Editor’s note: It is the end of an era in the United Kingdom, where Queen Elizabeth II has died today, September 8, 2022. We look back in her honor at an exhibition of her clothing that recognized her as a political and style icon of her day.
In 2016, in celebration of the 90th birthday of Queen Elizabeth II, more than 150 different outfits were displayed in an exhibition entitled “Fashioning a Reign.” Though it is estimated that Queen Elizabeth II attended approximately 25,000 royal engagements and owned about 10,000 unique outfits for such occasions, the exhibit focused on a smaller number of outfits, featured in three locations—in Scotland at The Palace of Holyroodhouse and in England at both Windsor Castle and Buckingham Palace where the flagship exhibit is held.
Besides providing gorgeous eye-candy for viewers, the exhibit followed a near-century of fashion, from Queen Elizabeth II’s childhood ensembles in the ‘30s and ‘40s, to her wedding dress, to her Coronation dress, to her royal Stewart tartan fashions, to her State Visit ensembles. As the times and politics change, so too does the fashion and the ideology associated with the unique messaging behind it.
Ruth P. Feingold explores the Queen’s marketability leading up to and following her 1953 Coronation. In her analysis, she reminds readers that “although the doings of the Royals may now come to our attention chiefly as we stand in line at the grocery store, it would be a mistake to conclude, as a result, that they can’t—and don’t—have significant cultural, and even political, effects.” While seen as mainly ceremonial in function, the image of the queen, Feingold argues, was key to nation-building in Great Britain after WWII.
Feingold analyzes the iconography of the Queen and “the manner it was circulated throughout the world in text and images,” pointing out “the ways that carefully articulated concepts of nation and gender combined at mid-century to set forth a prescription for Britishness on a worldwide stage and offered both Britons and former colonials a compelling vision of a post-imperial future.”
The Coronation festivities worked to emphasize “the concept of youth—that of the Queen, that of her subjects, and that of the nation as a whole.” As a youthful new queen, Elizabeth II quite literally served as “the incarnation of the age to come.”The body of the Queen—her style, dress, makeup, jewels, and demeanor—came to represent a physical embodiment of the nation. Norman Hartnell designed her Coronation dress, which incorporated the Queen’s territories as a visual symbol.
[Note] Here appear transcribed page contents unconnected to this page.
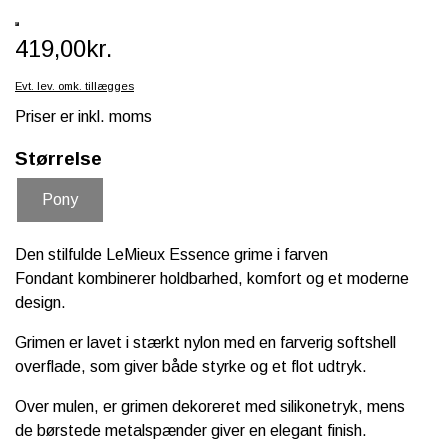
SCHLEICH® HEST & TILBEHØR
419,00kr.
SKOLE, KREA & TILBEHØR
Evt. lev. omk. tillægges
TASKER & PUNGE
Priser er inkl. moms
SJOVE HESTE TING
Størrelse
BABY
Pony
Den stilfulde
LeMieux Essence grime i farven
Fondant kombinerer holdbarhed, komfort og et moderne
design.
Grimen er lavet i stærkt nylon med en farverig softshell
overflade, som giver både styrke og et flot udtryk.
Over mulen, er grimen dekoreret med silikonetryk, mens
de børstede metalspænder giver en elegant finish.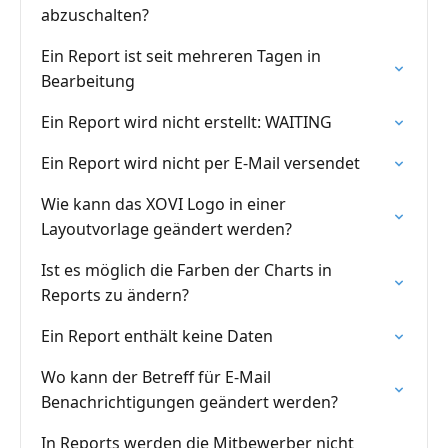
abzuschalten?
Ein Report ist seit mehreren Tagen in
Bearbeitung
Ein Report wird nicht erstellt: WAITING
Ein Report wird nicht per E-Mail versendet
Wie kann das XOVI Logo in einer
Layoutvorlage geändert werden?
Ist es möglich die Farben der Charts in
Reports zu ändern?
Ein Report enthält keine Daten
Wo kann der Betreff für E-Mail
Benachrichtigungen geändert werden?
In Reports werden die Mitbewerber nicht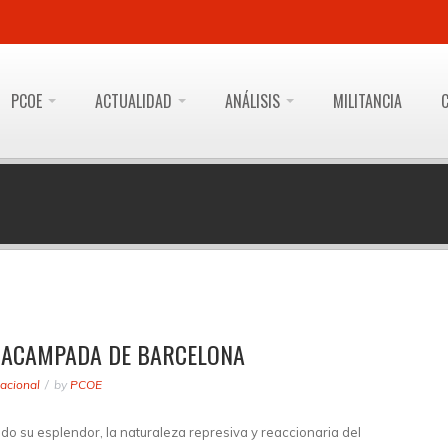
PCOE
ACTUALIDAD
ANÁLISIS
MILITANCIA
A ACAMPADA DE BARCELONA
acional
by
PCOE
do su esplendor, la naturaleza represiva y reaccionaria del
It included “emblems of Commonwealth nations and Dominions embroidered in colored silk on the skirt of the Queen’s gown.” As The Telegraph notes, the gown’s intricate embroideries also included “the rose of England, the thistle of Scotland, the shamrock of Northern Ireland, and the daffodil of Wales.”
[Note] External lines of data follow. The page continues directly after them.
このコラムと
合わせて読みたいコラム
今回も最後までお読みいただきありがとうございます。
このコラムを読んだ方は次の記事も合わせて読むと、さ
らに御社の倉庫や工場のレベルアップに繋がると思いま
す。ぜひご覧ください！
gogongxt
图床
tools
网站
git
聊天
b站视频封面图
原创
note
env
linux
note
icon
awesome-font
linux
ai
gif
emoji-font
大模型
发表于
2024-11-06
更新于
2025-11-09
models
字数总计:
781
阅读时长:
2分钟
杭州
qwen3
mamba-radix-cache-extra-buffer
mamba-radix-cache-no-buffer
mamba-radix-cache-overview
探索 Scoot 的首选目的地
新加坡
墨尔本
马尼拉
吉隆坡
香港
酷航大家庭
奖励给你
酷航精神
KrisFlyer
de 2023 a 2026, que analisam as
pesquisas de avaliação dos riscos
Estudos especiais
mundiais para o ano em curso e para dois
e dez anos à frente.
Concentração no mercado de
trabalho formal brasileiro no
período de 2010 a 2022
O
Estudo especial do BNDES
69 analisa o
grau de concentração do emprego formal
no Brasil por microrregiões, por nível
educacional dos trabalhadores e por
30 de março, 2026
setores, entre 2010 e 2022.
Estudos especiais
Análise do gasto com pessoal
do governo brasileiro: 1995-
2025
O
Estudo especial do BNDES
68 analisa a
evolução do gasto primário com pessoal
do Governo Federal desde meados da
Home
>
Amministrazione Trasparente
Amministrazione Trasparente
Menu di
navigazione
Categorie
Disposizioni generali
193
The Commonwealth tour following the Coronation was a carefully planned public relations event and “nationalistic occasion” that took center stage in 1953. Hartnell helped to plan her wardrobe for the subsequent tour—more than 100 outfits for the six month journey. Walter Bagehot observed that “to be a symbol, and an effective symbol, you must be vividly and often seen.” And Queen Elizabeth II was seen. Despite some initial protest, the Coronation was televised, thus broadcasting the image of the Queen internationally to her far-reaching Commonwealths. Mainstream media detailed her appearance and fashion throughout her tour.
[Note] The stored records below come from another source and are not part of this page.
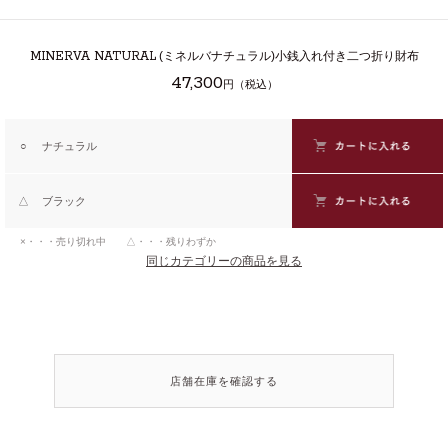
MINERVA NATURAL
(ミネルバナチュラル)小銭入れ付き二つ折り財布
47,300
円（税込）
○
ナチュラル
△
ブラック
×・・・売り切れ中 △・・・残りわずか
同じカテゴリーの商品を見る
店舗在庫を確認する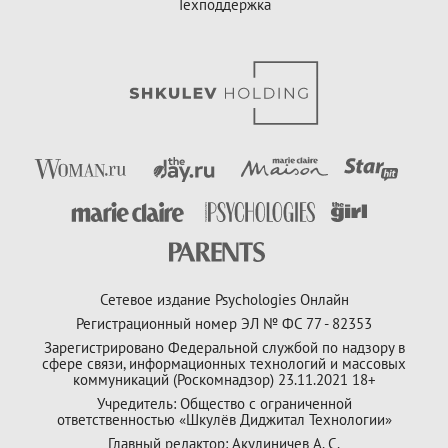
Техподдержка
Сетевое издание Psychologies Онлайн
Регистрационный номер ЭЛ № ФС 77 - 82353
Зарегистрировано Федеральной службой по надзору в
сфере связи, информационных технологий и массовых
коммуникаций (Роскомнадзор) 23.11.2021 18+
Учредитель: Общество с ограниченной
ответственностью «Шкулёв Диджитал Технологии»
Главный редактор: Акулиничев А. С.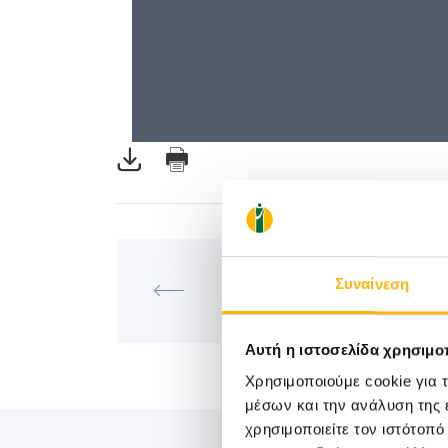
ΜΑΙΕΥΤΙΚΉ - ΓΥΝΑΙΚΟΛΟΓΙΚ
ΙΑΣΩ: Ημερίδα Αναισθησιολογί
Συναίνεση
«Όταν η Συνεργασία Γίνεται 
των Ασθενών»
Αυτή η ιστοσελίδα χρησιμοπ
Χρησιμοποιούμε cookie για 
μέσων και την ανάλυση της
χρησιμοποιείτε τον ιστότοπ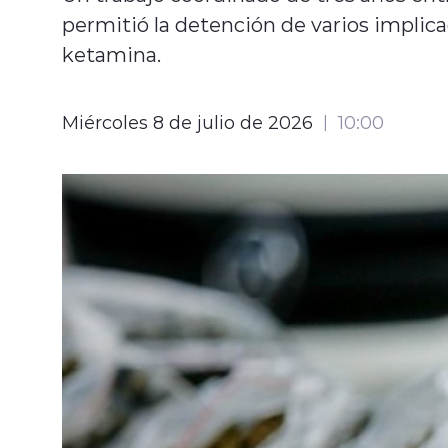
permitió la detención de varios impli
ketamina.
Miércoles 8 de julio de 2026
10:00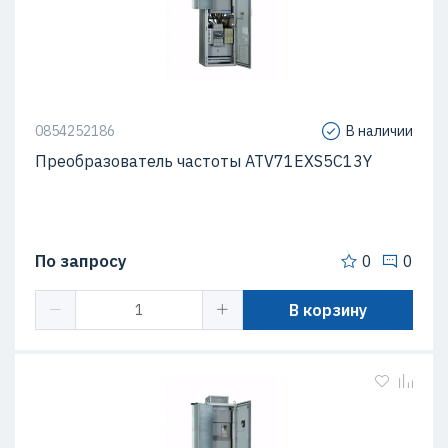
0854252186
В наличии
Преобразователь частоты ATV71EXS5C13Y
По запросу
0
0
В корзину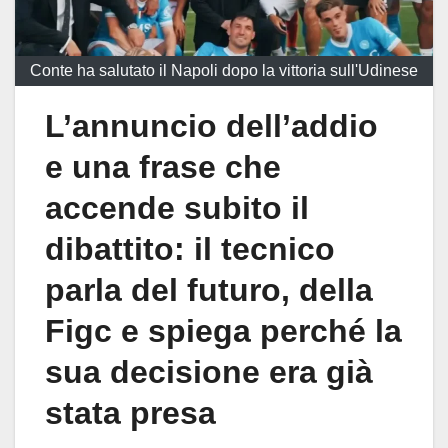
Conte ha salutato il Napoli dopo la vittoria sull'Udinese
L’annuncio dell’addio
e una frase che
accende subito il
dibattito: il tecnico
parla del futuro, della
Figc e spiega perché la
sua decisione era già
stata presa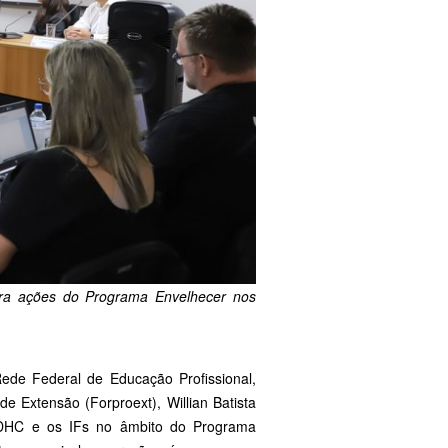
egra ações do Programa Envelhecer nos
ede Federal de Educação Profissional,
de Extensão (Forproext), Willian Batista
MDHC e os IFs no âmbito do Programa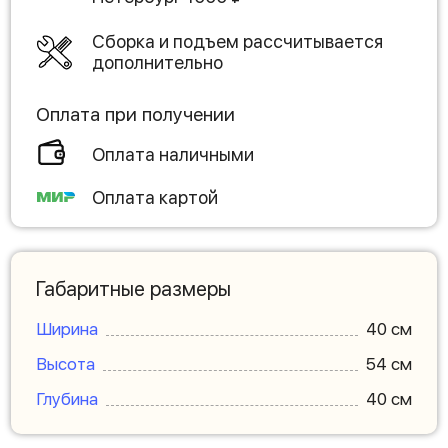
Сборка и подъем рассчитывается
дополнительно
Оплата при получении
Оплата наличными
Оплата картой
Габаритные размеры
Ширина
40 см
Высота
54 см
Глубина
40 см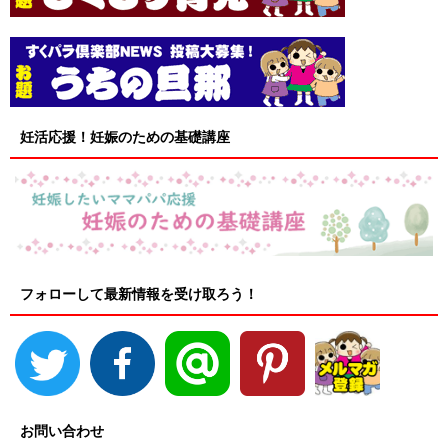
妊活応援！妊娠のための基礎講座
フォローして最新情報を受け取ろう！
お問い合わせ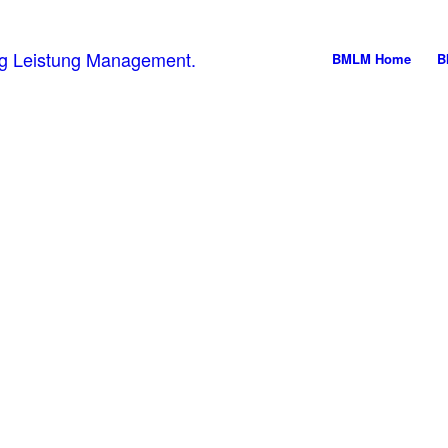
BMLM Home
B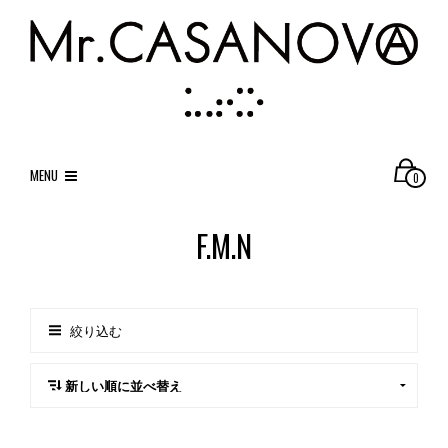
MENU
0
F.M.N
絞り込む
In examining 90 years of fashion and finery, viewers of the exhibit were left with a complex image of the birth of both a political and style icon. As Feingold explains, in a post-WWII Britain, “the economic and the ideological functions of Elizabeth’s turn on the world stage coincided: the spotlight on the new Queen drew the nation and the Commonwealth in, providing a comforting and inspiring vision of what it meant to be young, female—and, in some measure, British—at the dawn of a new age.”